Après Auschwitz, on ne peut que s’égarer dans la froide passion de la logique, dans la course inutile et hallucinante de la maîtrise intellectuelle des êtres et des choses. La logique est la chose au monde la mieux partagée ; la logique est ce qui rend signifiant la pratique la plus irréaliste ; la logique est ce qui apporte un contrefort de certitudes aux options déviantes. Concevez le monde de manière logique et vous voudrez le changer pour une fin meilleure. Esthétique, performante, efficace, évaluable, logique donc.
La logique est essentiellement la pensée du bourreau. Seule la force absolue de l’abstraction et sa perfection inutile arrachent l’homme à ses pseudos sentiments, à ses illusions d’altruisme. La logique est le fondement du solipsisme, et partant celui de toute terreur implacablement exercée.

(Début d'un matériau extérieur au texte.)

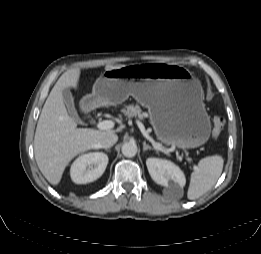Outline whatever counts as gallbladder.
<instances>
[{
    "mask_svg": "<svg viewBox=\"0 0 261 254\" xmlns=\"http://www.w3.org/2000/svg\"><path fill=\"white\" fill-rule=\"evenodd\" d=\"M62 95H63V99H64V102L66 103L67 105V108L69 110V113L70 115L76 120V121H80V118L77 114V111L75 109V106H74V98L72 96V93L70 92L69 89H64L62 91Z\"/></svg>",
    "mask_w": 261,
    "mask_h": 254,
    "instance_id": "bac80fb5",
    "label": "gallbladder"
}]
</instances>
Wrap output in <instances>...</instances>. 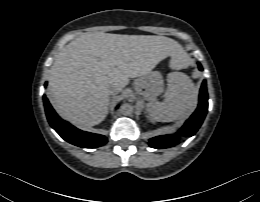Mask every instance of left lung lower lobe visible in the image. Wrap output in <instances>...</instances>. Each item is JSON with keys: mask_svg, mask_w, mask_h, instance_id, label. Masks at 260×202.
Returning <instances> with one entry per match:
<instances>
[{"mask_svg": "<svg viewBox=\"0 0 260 202\" xmlns=\"http://www.w3.org/2000/svg\"><path fill=\"white\" fill-rule=\"evenodd\" d=\"M199 69L202 71L200 64ZM208 110V94L206 89V81L204 80L201 86L200 95H199V105L196 111L191 115V117L185 122L183 127L180 129V133H183L187 137L193 136L197 130L200 128L203 120L206 116ZM179 138L178 135H164L157 136L149 139V145L152 148L164 149L173 147L178 144Z\"/></svg>", "mask_w": 260, "mask_h": 202, "instance_id": "left-lung-lower-lobe-1", "label": "left lung lower lobe"}]
</instances>
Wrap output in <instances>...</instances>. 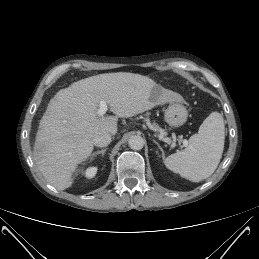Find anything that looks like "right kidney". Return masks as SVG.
Listing matches in <instances>:
<instances>
[{"label": "right kidney", "mask_w": 259, "mask_h": 259, "mask_svg": "<svg viewBox=\"0 0 259 259\" xmlns=\"http://www.w3.org/2000/svg\"><path fill=\"white\" fill-rule=\"evenodd\" d=\"M97 173V167H89L87 168L83 174L85 175L86 178L91 179L93 178Z\"/></svg>", "instance_id": "ca27d5eb"}]
</instances>
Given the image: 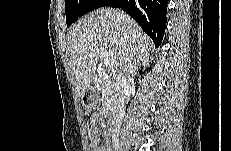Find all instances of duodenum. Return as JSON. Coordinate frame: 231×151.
Wrapping results in <instances>:
<instances>
[{
  "mask_svg": "<svg viewBox=\"0 0 231 151\" xmlns=\"http://www.w3.org/2000/svg\"><path fill=\"white\" fill-rule=\"evenodd\" d=\"M87 102H88V104H91V98L90 97H89ZM106 116H107L108 121L111 124H113L118 119L119 113H118L117 110L111 109V110L108 111ZM108 141H109V144H110V137L109 136H108Z\"/></svg>",
  "mask_w": 231,
  "mask_h": 151,
  "instance_id": "410a0bca",
  "label": "duodenum"
}]
</instances>
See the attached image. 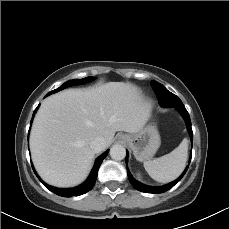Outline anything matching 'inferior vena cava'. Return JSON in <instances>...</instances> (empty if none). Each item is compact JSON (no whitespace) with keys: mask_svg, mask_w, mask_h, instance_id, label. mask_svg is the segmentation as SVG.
<instances>
[{"mask_svg":"<svg viewBox=\"0 0 229 229\" xmlns=\"http://www.w3.org/2000/svg\"><path fill=\"white\" fill-rule=\"evenodd\" d=\"M90 147L95 153L101 152L102 150L105 149V140H104V138L101 137V136L96 137L94 140L91 141Z\"/></svg>","mask_w":229,"mask_h":229,"instance_id":"1","label":"inferior vena cava"}]
</instances>
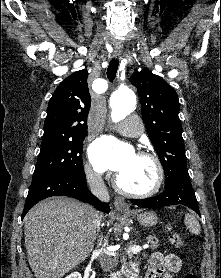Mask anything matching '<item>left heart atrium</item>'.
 Instances as JSON below:
<instances>
[{"label":"left heart atrium","instance_id":"39dd6f15","mask_svg":"<svg viewBox=\"0 0 221 278\" xmlns=\"http://www.w3.org/2000/svg\"><path fill=\"white\" fill-rule=\"evenodd\" d=\"M134 155L135 152L129 144L107 136L97 139L89 149L90 160L99 172L112 171L119 174Z\"/></svg>","mask_w":221,"mask_h":278}]
</instances>
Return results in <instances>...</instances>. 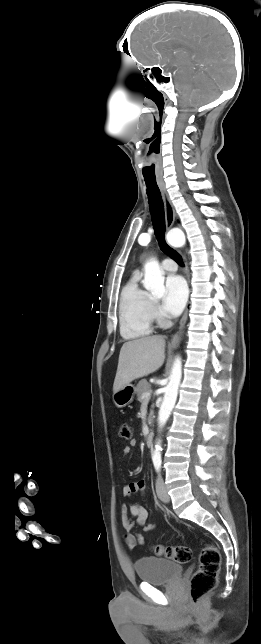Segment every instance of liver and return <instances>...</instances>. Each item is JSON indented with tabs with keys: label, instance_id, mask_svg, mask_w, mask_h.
<instances>
[{
	"label": "liver",
	"instance_id": "obj_1",
	"mask_svg": "<svg viewBox=\"0 0 261 644\" xmlns=\"http://www.w3.org/2000/svg\"><path fill=\"white\" fill-rule=\"evenodd\" d=\"M165 339L148 336L125 342L121 347L113 384L116 393L135 379L158 370L165 359Z\"/></svg>",
	"mask_w": 261,
	"mask_h": 644
}]
</instances>
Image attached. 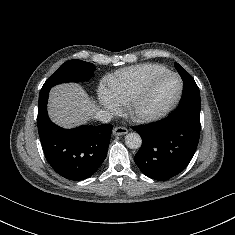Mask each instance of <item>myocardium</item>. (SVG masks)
<instances>
[{
  "label": "myocardium",
  "mask_w": 235,
  "mask_h": 235,
  "mask_svg": "<svg viewBox=\"0 0 235 235\" xmlns=\"http://www.w3.org/2000/svg\"><path fill=\"white\" fill-rule=\"evenodd\" d=\"M165 77H174L179 82V90L175 96V98L165 107L162 109L155 111V112H145L142 110L143 103L145 99L147 98L152 85L159 79L165 78ZM184 90V83L182 78L174 72L171 71H165L158 74H155L151 76L144 84L142 89L139 91V93L132 99V101L128 104V112L131 115V117L138 121V122H152L155 120H158L165 115H167L169 112H171L176 105L179 103L182 94Z\"/></svg>",
  "instance_id": "myocardium-1"
}]
</instances>
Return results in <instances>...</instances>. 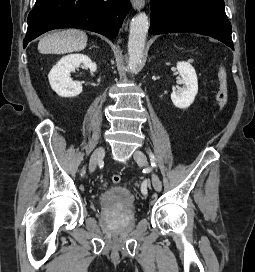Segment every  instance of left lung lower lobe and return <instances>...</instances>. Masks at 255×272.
Masks as SVG:
<instances>
[{"mask_svg": "<svg viewBox=\"0 0 255 272\" xmlns=\"http://www.w3.org/2000/svg\"><path fill=\"white\" fill-rule=\"evenodd\" d=\"M151 34L188 32L211 36L232 50L223 0H151Z\"/></svg>", "mask_w": 255, "mask_h": 272, "instance_id": "0a47b994", "label": "left lung lower lobe"}]
</instances>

Dans un texte récent, Maurizio Matrone revendiquait pour tout policier le droit d’être révolutionnaire et anarchiste. Il serait celui qui, au service du pouvoir, saurait ne pas lui être inféodé. Kertész, sans obligatoirement annuler un tel rêve, le soumet à l’épreuve fatale de la réalité totalitaire. Dans un état sud-américain anonyme, car il importe toujours au romancier de prétendre parler d’un ailleurs, Kertész démonte avec minutie le parcours de dressage qui conduit un homme en armes à une bête sans cœur. Comble du raffinement, la folie y est vue à travers les yeux de celui-là même, l’inspecteur Antonio Martens, qui a pour mission de la combattre. Le piège de l’antihumanisme se referme automatiquement. Car la perdition des sentiments humains n’est que le résultat de la mise en œuvre réfléchie de la technique.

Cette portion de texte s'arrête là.